Most professional dressage riders have spent decades honing their skills in the show ring, but not Petra Warlimont. The 35-year-old just returned to competition last year after a 14-year hiatus, but that didn’t stop her from riding Rohmero to the open third level championship with a score of 68.72 percent at the Rocky Mountain Dressage Championships in Parker, Colo., Sept. 26-28. Warlimont also captured the open first level championship with Matinee SF (72.36%).

Warlimont, Longmont, Colo., showed through second level while growing up outside Frankfurt, Germany, before putting away her dressage saddle to focus on show jumping. Though she’s been riding professionally for six years, she focused on teaching and training young horses, finally making her U.S. debut last year.

Rohmero’s win arrived on the heels of a successful trip to the Markel/USEF National Young Horse Dressage Championships (Ky.), where the Hanoverian gelding finished third in the 6-year-old division.

“We went to Kentucky hoping to finish in the top 10,” said Warlimont. “For him to do so well in there and then again in Colorado was fantastic. He’s been fabulous—he keeps surprising us every show.”

Though Rohmero schools through Prix St. Georges, Warlimont has been taking it slow with him in the show ring. “Rohmero is a super fast learner and a very loveable guy,” she said. “He’s pretty attentive at home, but he gets a little distracted at the shows. He’s still green in his body and his movements.”


Warlimont and Somerset Farms owner Kim Lampert went on their first horse-buying trip to Germany two years ago hoping to track down a trio of dressage prospects, but they only found two horses—including Matinee—who fit the bill. When their dealer, Hannes Baumgart, overheard them lamenting the empty stall on their upcoming flight, he suggested they take Rohmero along.

“We didn’t know anything about the horse, but Hannes picked us a great one,” said Warlimont. “I think they chose him for us because he’s too small for most of the tall Germans to ride.”

Warlimont hopes to campaign Rohmero (Romancero H—Waldina, Walldorf) in the developing horse classes next year, but she’s also angling to convince Rohmero’s owner, amateur rider Debbie Voigt, to take over the reins in the show ring. Voigt had been on the lookout for a schoolmaster, but she changed her plan when she saw Rohmero schooling at home. Though he hardly had the miles of a seasoned veteran, Rohmero turned out to be exactly what she was looking for.

Rohmero was one of the first horses Warlimont campaigned when she started showing in the United States. After showing in 1.35-meter jumper classes as a teenager, she lost her appetite for the sport when one of her promising young jumpers tore his meniscus. Disheartened, she turned her focus to dressage and found the sport much more rewarding the second time around.

Under the guidance of Siegfried Winkler, and more recently Baumgart, she’s found a natural rapport with developing young horses. Beginning with their first trip two years ago when they stumbled upon Rohmero, Warlimont and Lampert have made yearly treks back to Germany to scout out prospects.

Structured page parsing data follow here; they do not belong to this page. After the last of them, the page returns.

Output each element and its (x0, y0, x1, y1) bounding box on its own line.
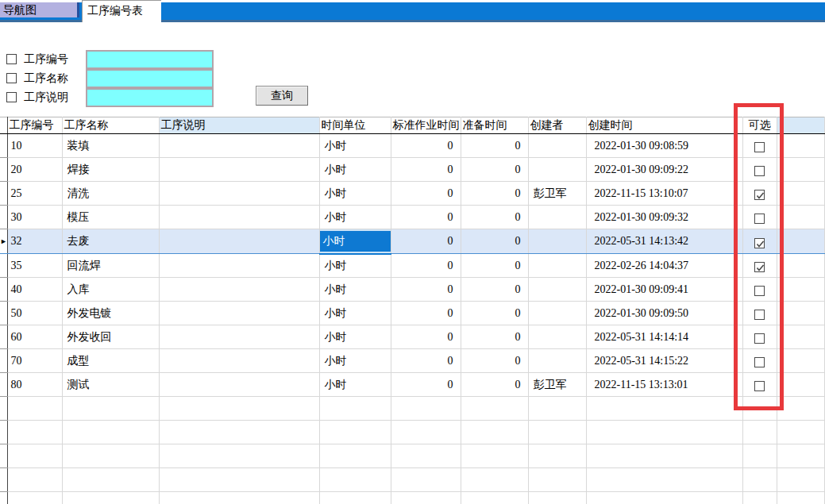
cell-std_time[interactable]: 0 (391, 302, 461, 325)
row-selector[interactable] (0, 158, 7, 182)
cell-creator[interactable]: 彭卫军 (528, 182, 586, 206)
cell-created[interactable]: 2022-01-30 09:09:41 (586, 278, 742, 302)
cell-name[interactable]: 装填 (62, 134, 159, 158)
cell-creator[interactable] (528, 325, 586, 349)
tab-navigation-map[interactable]: 导航图 (0, 2, 79, 17)
cell-name[interactable]: 外发电镀 (62, 302, 159, 325)
cell-std_time[interactable]: 0 (391, 206, 461, 229)
cell-desc[interactable] (159, 325, 319, 349)
column-header-std_time[interactable]: 标准作业时间 (391, 117, 461, 134)
cell-prep_time[interactable]: 0 (461, 325, 528, 349)
column-header-blank[interactable] (777, 117, 825, 134)
cell-prep_time[interactable]: 0 (461, 302, 528, 325)
cell-prep_time[interactable]: 0 (461, 134, 528, 158)
cell-optional[interactable] (742, 134, 777, 158)
cell-optional[interactable] (742, 325, 777, 349)
row-selector[interactable]: ► (0, 229, 7, 254)
cell-optional[interactable] (742, 278, 777, 302)
cell-optional[interactable] (742, 349, 777, 373)
cell-desc[interactable] (159, 158, 319, 182)
row-checkbox[interactable] (754, 357, 765, 367)
cell-unit[interactable]: 小时 (319, 325, 391, 349)
column-header-code[interactable]: 工序编号 (7, 117, 62, 134)
cell-name[interactable]: 回流焊 (62, 254, 159, 278)
cell-desc[interactable] (159, 134, 319, 158)
cell-prep_time[interactable]: 0 (461, 254, 528, 278)
cell-desc[interactable] (159, 229, 319, 254)
cell-created[interactable]: 2022-01-30 09:09:32 (586, 206, 742, 229)
cell-std_time[interactable]: 0 (391, 229, 461, 254)
cell-std_time[interactable]: 0 (391, 373, 461, 397)
cell-prep_time[interactable]: 0 (461, 373, 528, 397)
process-code-checkbox[interactable] (6, 54, 17, 64)
cell-desc[interactable] (159, 278, 319, 302)
cell-created[interactable]: 2022-01-30 09:09:50 (586, 302, 742, 325)
cell-creator[interactable] (528, 229, 586, 254)
cell-name[interactable]: 模压 (62, 206, 159, 229)
cell-optional[interactable] (742, 158, 777, 182)
cell-name[interactable]: 外发收回 (62, 325, 159, 349)
cell-prep_time[interactable]: 0 (461, 349, 528, 373)
cell-optional[interactable] (742, 182, 777, 206)
tab-process-number-table[interactable]: 工序编号表 (82, 0, 161, 22)
column-header-name[interactable]: 工序名称 (62, 117, 159, 134)
row-checkbox[interactable] (754, 381, 765, 391)
row-checkbox[interactable] (754, 166, 765, 176)
cell-desc[interactable] (159, 373, 319, 397)
cell-created[interactable]: 2022-05-31 14:15:22 (586, 349, 742, 373)
cell-unit[interactable]: 小时 (319, 278, 391, 302)
cell-created[interactable]: 2022-11-15 13:10:07 (586, 182, 742, 206)
row-checkbox[interactable] (754, 142, 765, 152)
row-selector[interactable] (0, 278, 7, 302)
column-header-prep_time[interactable]: 准备时间 (461, 117, 528, 134)
cell-code[interactable]: 25 (7, 182, 62, 206)
row-selector[interactable] (0, 134, 7, 158)
process-desc-checkbox[interactable] (6, 92, 17, 102)
column-header-created[interactable]: 创建时间 (586, 117, 742, 134)
cell-optional[interactable] (742, 254, 777, 278)
cell-unit[interactable]: 小时 (319, 373, 391, 397)
row-checkbox[interactable] (754, 190, 765, 200)
cell-unit[interactable]: 小时 (319, 349, 391, 373)
cell-prep_time[interactable]: 0 (461, 229, 528, 254)
column-header-desc[interactable]: 工序说明 (159, 117, 319, 134)
cell-created[interactable]: 2022-01-30 09:09:22 (586, 158, 742, 182)
cell-desc[interactable] (159, 206, 319, 229)
cell-creator[interactable] (528, 349, 586, 373)
cell-creator[interactable] (528, 278, 586, 302)
cell-std_time[interactable]: 0 (391, 134, 461, 158)
row-checkbox[interactable] (754, 310, 765, 320)
row-checkbox[interactable] (754, 286, 765, 296)
editing-cell[interactable]: 小时 (319, 229, 391, 254)
cell-std_time[interactable]: 0 (391, 158, 461, 182)
row-selector[interactable] (0, 302, 7, 325)
cell-std_time[interactable]: 0 (391, 254, 461, 278)
cell-name[interactable]: 测试 (62, 373, 159, 397)
row-checkbox[interactable] (754, 214, 765, 224)
cell-created[interactable]: 2022-05-31 14:14:14 (586, 325, 742, 349)
row-selector[interactable] (0, 254, 7, 278)
cell-code[interactable]: 32 (7, 229, 62, 254)
cell-created[interactable]: 2022-01-30 09:08:59 (586, 134, 742, 158)
cell-prep_time[interactable]: 0 (461, 278, 528, 302)
cell-creator[interactable] (528, 254, 586, 278)
process-desc-input[interactable] (86, 88, 214, 107)
cell-code[interactable]: 30 (7, 206, 62, 229)
query-button[interactable]: 查询 (256, 86, 308, 106)
row-selector-header[interactable] (0, 117, 7, 134)
process-name-input[interactable] (86, 69, 214, 88)
cell-creator[interactable] (528, 302, 586, 325)
cell-unit[interactable]: 小时 (319, 302, 391, 325)
cell-prep_time[interactable]: 0 (461, 158, 528, 182)
cell-optional[interactable] (742, 373, 777, 397)
cell-code[interactable]: 70 (7, 349, 62, 373)
cell-desc[interactable] (159, 182, 319, 206)
cell-code[interactable]: 35 (7, 254, 62, 278)
cell-name[interactable]: 入库 (62, 278, 159, 302)
cell-optional[interactable] (742, 229, 777, 254)
cell-creator[interactable]: 彭卫军 (528, 373, 586, 397)
cell-optional[interactable] (742, 302, 777, 325)
cell-std_time[interactable]: 0 (391, 278, 461, 302)
cell-unit[interactable]: 小时 (319, 158, 391, 182)
row-checkbox[interactable] (754, 238, 765, 248)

Warlimont never intended to become a full-time equestrian. She came to the United States in 1994 with a plan to study English and attend college en route to a professional career, but she couldn’t stay away from the barn. While earning her masters degree in resource economics and policy from the University of Maine, she discovered a knack for teaching after she started giving pointers to the owner of the horse she catch-rode. As a German citizen on a student visa at the time, Warlimont couldn’t accept payment, so her student eventually gifted her a horse as thanks.


When jobs in resource economics and policy proved scarce, she found herself riding new arrivals from Holland and accepting students.

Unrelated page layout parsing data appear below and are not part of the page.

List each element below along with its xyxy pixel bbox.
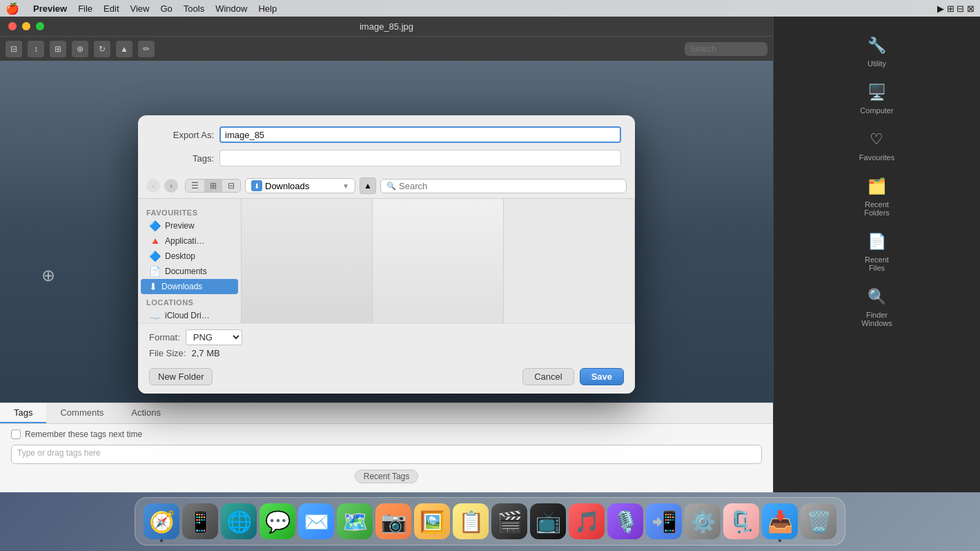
forward-button[interactable]: › <box>164 179 178 193</box>
heart-icon: ♡ <box>865 128 888 151</box>
dock-archive[interactable]: 🗜️ <box>723 503 759 539</box>
dialog-top: Export As: Tags: <box>138 115 635 166</box>
sidebar-preview-label: Preview <box>165 221 195 231</box>
btn-group: Cancel Save <box>522 368 624 385</box>
sidebar-item-desktop[interactable]: 🔷 Desktop <box>141 249 238 264</box>
dock-active-indicator <box>160 539 163 542</box>
save-button[interactable]: Save <box>580 368 624 385</box>
dock-systempreferences[interactable]: ⚙️ <box>685 503 721 539</box>
location-label: Downloads <box>265 181 309 191</box>
finder-windows-label: FinderWindows <box>861 311 892 327</box>
panel-finder-windows[interactable]: 🔍 FinderWindows <box>854 282 899 331</box>
sidebar-icloud-label: iCloud Dri… <box>165 311 210 320</box>
sidebar-item-preview[interactable]: 🔷 Preview <box>141 218 238 233</box>
menu-preview[interactable]: Preview <box>33 3 67 14</box>
sidebar-item-applications[interactable]: 🔺 Applicati… <box>141 233 238 249</box>
dock-maps[interactable]: 🗺️ <box>337 503 373 539</box>
menu-file[interactable]: File <box>78 3 92 14</box>
back-button[interactable]: ‹ <box>146 179 160 193</box>
format-select[interactable]: PNG JPEG TIFF PDF <box>186 329 242 345</box>
apple-menu-icon[interactable]: 🍎 <box>6 2 19 15</box>
desktop-icon: 🔷 <box>149 251 161 262</box>
view-selector: ☰ ⊞ ⊟ <box>185 179 241 193</box>
dock-mail[interactable]: ✉️ <box>298 503 334 539</box>
applications-icon: 🔺 <box>149 235 161 246</box>
dock: 🧭 📱 🌐 💬 ✉️ 🗺️ 📷 🖼️ 📋 🎬 📺 🎵 🎙️ 📲 ⚙️ 🗜️ 📥 … <box>135 497 845 545</box>
documents-icon: 📄 <box>149 266 161 277</box>
menu-window[interactable]: Window <box>215 3 247 14</box>
chevron-down-icon: ▼ <box>342 182 349 190</box>
sidebar-item-documents[interactable]: 📄 Documents <box>141 264 238 279</box>
dock-podcasts[interactable]: 🎙️ <box>607 503 643 539</box>
dock-downloads[interactable]: 📥 <box>762 503 798 539</box>
filesize-value: 2,7 MB <box>191 348 219 358</box>
save-dialog: Export As: Tags: ‹ › ☰ ⊞ ⊟ ⬇ Downloads ▼… <box>138 115 635 394</box>
search-icon: 🔍 <box>386 182 396 191</box>
panel-utility[interactable]: 🔧 Utility <box>859 30 895 72</box>
sidebar-item-downloads[interactable]: ⬇ Downloads <box>141 279 238 294</box>
menu-edit[interactable]: Edit <box>104 3 119 14</box>
menu-go[interactable]: Go <box>160 3 172 14</box>
sidebar-applications-label: Applicati… <box>165 236 204 246</box>
menubar-right: ▶ ⊞ ⊟ ⊠ <box>937 3 974 14</box>
new-folder-button[interactable]: New Folder <box>149 368 213 385</box>
search-input[interactable] <box>399 181 620 191</box>
dock-notes[interactable]: 📋 <box>453 503 489 539</box>
file-area <box>242 199 635 323</box>
downloads-icon: ⬇ <box>149 281 157 292</box>
dock-photos[interactable]: 📷 <box>375 503 411 539</box>
tags-row: Tags: <box>152 150 621 166</box>
dock-preview[interactable]: 🖼️ <box>414 503 450 539</box>
utility-icon: 🔧 <box>866 35 888 57</box>
folder-clock-icon: 🗂️ <box>866 175 888 197</box>
format-label: Format: <box>149 332 180 342</box>
expand-dialog-btn[interactable]: ▲ <box>360 177 376 194</box>
menu-help[interactable]: Help <box>258 3 277 14</box>
dock-safari[interactable]: 🌐 <box>221 503 257 539</box>
filesize-row: File Size: 2,7 MB <box>149 348 624 358</box>
dock-finder[interactable]: 🧭 <box>144 503 179 539</box>
cancel-button[interactable]: Cancel <box>522 368 574 385</box>
tags-input[interactable] <box>219 150 621 166</box>
panel-recent-folders[interactable]: 🗂️ RecentFolders <box>857 171 896 221</box>
export-as-input[interactable] <box>219 126 621 143</box>
list-view-btn[interactable]: ☰ <box>186 180 204 192</box>
menu-tools[interactable]: Tools <box>184 3 204 14</box>
file-columns <box>242 199 635 323</box>
finder-windows-icon: 🔍 <box>866 286 888 308</box>
export-as-label: Export As: <box>152 130 214 140</box>
dock-imovie[interactable]: 🎬 <box>491 503 527 539</box>
recent-folders-label: RecentFolders <box>864 200 890 217</box>
preview-icon: 🔷 <box>149 220 161 231</box>
dock-appstore[interactable]: 📲 <box>646 503 682 539</box>
search-box: 🔍 <box>380 179 627 193</box>
sidebar-documents-label: Documents <box>165 267 207 276</box>
dock-trash[interactable]: 🗑️ <box>801 503 836 539</box>
dock-music[interactable]: 🎵 <box>569 503 605 539</box>
filesize-label: File Size: <box>149 348 186 358</box>
dock-messages[interactable]: 💬 <box>259 503 295 539</box>
dock-downloads-indicator <box>778 539 781 542</box>
browser-body: Favourites 🔷 Preview 🔺 Applicati… 🔷 Desk… <box>138 199 635 323</box>
dialog-buttons: New Folder Cancel Save <box>138 362 635 394</box>
column-view-btn[interactable]: ⊟ <box>222 180 240 192</box>
location-dropdown[interactable]: ⬇ Downloads ▼ <box>245 178 355 193</box>
computer-label: Computer <box>860 106 893 115</box>
grid-view-btn[interactable]: ⊞ <box>204 180 222 192</box>
dock-appletv[interactable]: 📺 <box>530 503 566 539</box>
menubar-status-icons: ▶ ⊞ ⊟ ⊠ <box>937 3 974 14</box>
favourites-section-label: Favourites <box>138 204 241 218</box>
panel-favourites[interactable]: ♡ Favourites <box>852 124 901 166</box>
panel-recent-files[interactable]: 📄 RecentFiles <box>858 226 896 276</box>
sidebar-item-icloud[interactable]: ☁️ iCloud Dri… <box>141 308 238 323</box>
right-panel: 🔧 Utility 🖥️ Computer ♡ Favourites 🗂️ Re… <box>773 17 980 492</box>
panel-computer[interactable]: 🖥️ Computer <box>853 77 900 119</box>
menu-view[interactable]: View <box>130 3 150 14</box>
format-area: Format: PNG JPEG TIFF PDF File Size: 2,7… <box>138 323 635 362</box>
file-column-2 <box>373 199 504 323</box>
browser-toolbar: ‹ › ☰ ⊞ ⊟ ⬇ Downloads ▼ ▲ 🔍 <box>138 173 635 199</box>
icloud-icon: ☁️ <box>149 310 161 321</box>
format-row: Format: PNG JPEG TIFF PDF <box>149 329 624 345</box>
export-as-row: Export As: <box>152 126 621 143</box>
dock-launchpad[interactable]: 📱 <box>182 503 218 539</box>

These days Warlimont keeps a full appointment book of dressage and jumping lessons at Somerset Farms in Longmont, on top of managing the barn and training half a dozen young horses.

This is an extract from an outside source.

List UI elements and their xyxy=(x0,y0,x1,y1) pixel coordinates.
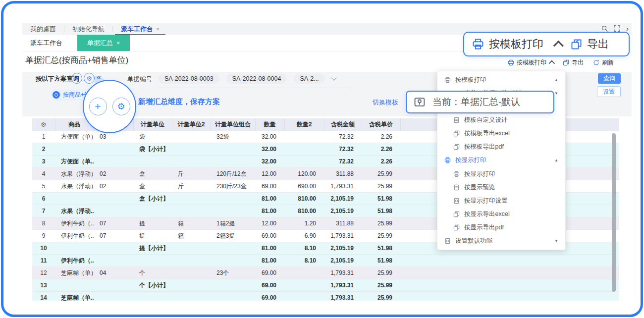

Warlimont’s return to the show ring ushered in a banner year for the business. Somerset hosted its first recognized dressage show and first recognized horse trial. Riders flocked to Lampert’s new 40-acre cross-country facility, Silo Farms, and the event attracted a long waiting list of horses, including more than a dozen preliminary entries.

“This was definitely a breakthrough year for the farm and for me,” said Warlimont. “I feel like I’ve been living my dream, and I don’t want to wake up.”